Within countries, regionalisation of healthcare systems has led to powerful regional payers. In rare diseases, the best specialised providers have concentrated virtually all national patient treatments in one centre. When patients pay for healthcare services out-of-pocket, they haveen driving the formation of (ambulatory) chains focusing on superior outcomes, affordable costs and outstanding convenience.

Bearing all that in mind, an overall definition of a ‘key account’ could be: ‘A customer responsible for a significant part of the volume/ value for a selected product portfolio, justifying special focus by the pharma organisation in the filed and beyond.’ A key account manager then has the vital role of strengthening and maintaining relationships with the key account, delivering tailored offerings, particularly through implementation of joint projects. A long enough, cross-functionally coordinated effort should lead to the maximisation of the account’s revenue/ growth and increased customer satisfaction.
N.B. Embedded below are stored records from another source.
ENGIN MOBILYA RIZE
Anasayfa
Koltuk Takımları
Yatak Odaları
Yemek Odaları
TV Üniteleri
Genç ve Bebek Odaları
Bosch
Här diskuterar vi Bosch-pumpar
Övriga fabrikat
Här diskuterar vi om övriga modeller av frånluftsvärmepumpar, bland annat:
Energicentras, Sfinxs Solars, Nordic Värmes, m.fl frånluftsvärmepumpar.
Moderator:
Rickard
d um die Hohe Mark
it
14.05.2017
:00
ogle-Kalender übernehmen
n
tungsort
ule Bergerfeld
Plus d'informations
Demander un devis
Having defined ‘key accounts’ we must then delve deeper to see what kind of key account we are dealing with – this very much depends on the needs of the institutions, which can vary significantly. The three typical account segments – ‘drug price’, ‘healthcare costs’ and ‘total value’ – can be defined by their primary and secondary needs beyond drug cost/ healthcare cost management, such as process improvement, treatment quality improvement, employee capability enhancement, and more broader needs like revenue enhancement patient experience improvement and reputation/ brand building.

Clearly, many pharma companies have already embarked on the journey to KAM Excellence. Often, first steps consist of defining a KAM Excellence framework at the global/ regional level, implemented systematically with country organisations. Newcomers to the KAM approach often spend time identifying KAM best practices within and beyond the pharma sector, distilling key lessons learnt within the organisation. Others start by comparing themselves through a systematic (self-) assessment to develop a tailored implementation roadmap.
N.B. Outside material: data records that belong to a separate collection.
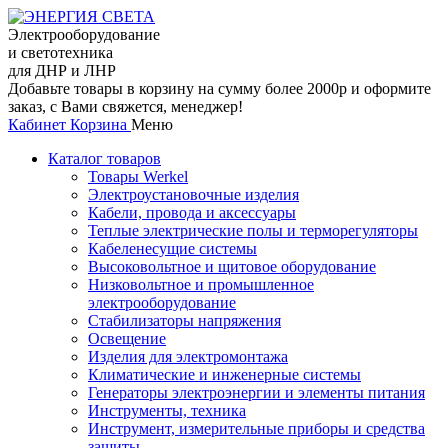
Электрооборудование
и светотехника
для ДНР и ЛНР
Добавьте товары в корзину на сумму более 2000р и оформите
заказ, с Вами свяжется, менеджер!
Кабинет
Корзина
Меню
Каталог товаров
Товары Werkel
Электроустановочные изделия
Кабели, провода и аксессуары
Теплые электрические полы и терморегуляторы
Кабеленесущие системы
Высоковольтное и щитовое оборудование
Низковольтное и промышленное
электрооборудование
Стабилизаторы напряжения
Освещение
Изделия для электромонтажа
Климатические и инженерные системы
Генераторы электроэнергии и элементы питания
Инструменты, техника
Инструмент, измерительные приборы и средства
защиты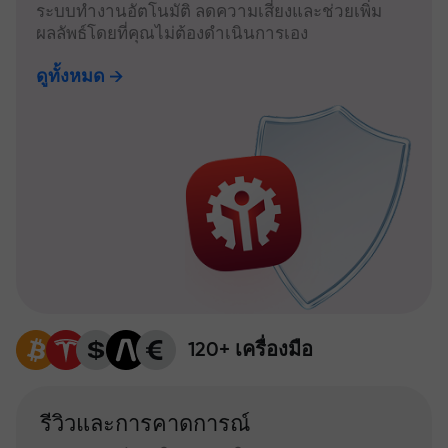
ระบบทำงานอัตโนมัติ ลดความเสี่ยงและช่วยเพิ่ม
ผลลัพธ์โดยที่คุณไม่ต้องดำเนินการเอง
ดูทั้งหมด
120+ เครื่องมือ
รีวิวและการคาดการณ์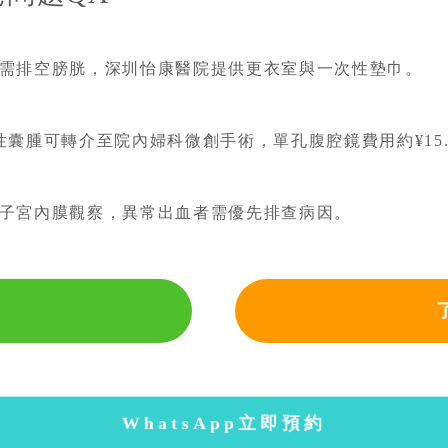
需排空膀胱，深圳怡康醫院提供更衣室與一次性墊巾。
囊腫可轉介至院內婦科微創手術，單孔腹腔鏡費用約¥15.0
子宮內膜觀察，異常出血者需優先排查病因。
WhatsApp立即預約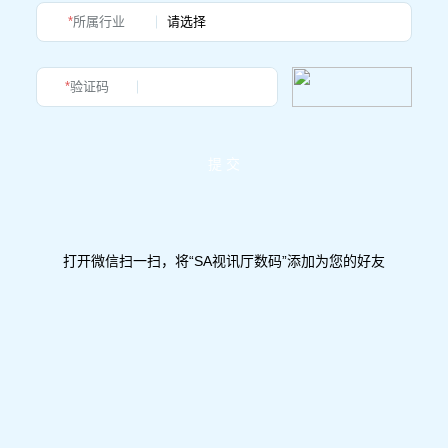
*
所属行业
*
验证码
提 交
打开微信扫一扫，将“SA视讯厅数码”添加为您的好友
An alternative approach focusing on KPIs has led to quick-wins due to strong involvement of key accounts from the outset. In one pharmaceutical company, after defining a set of KPIs reflecting the specific account archetypes, country organisations started engaging account executives to prioritise their institution’s needs, a first activity-based KPI mandatory for all accounts/ KAMs. Healthcare account executives welcomed the approach: “(It) is the only pharma company that ever exposed itself to this kind of assessment,” said one. This led to the perception that the company distinguished itself from competitors in the way it does business with accounts, explaining the substantial quick-wins already generated during the pilot with the first 50+ accounts across five continents.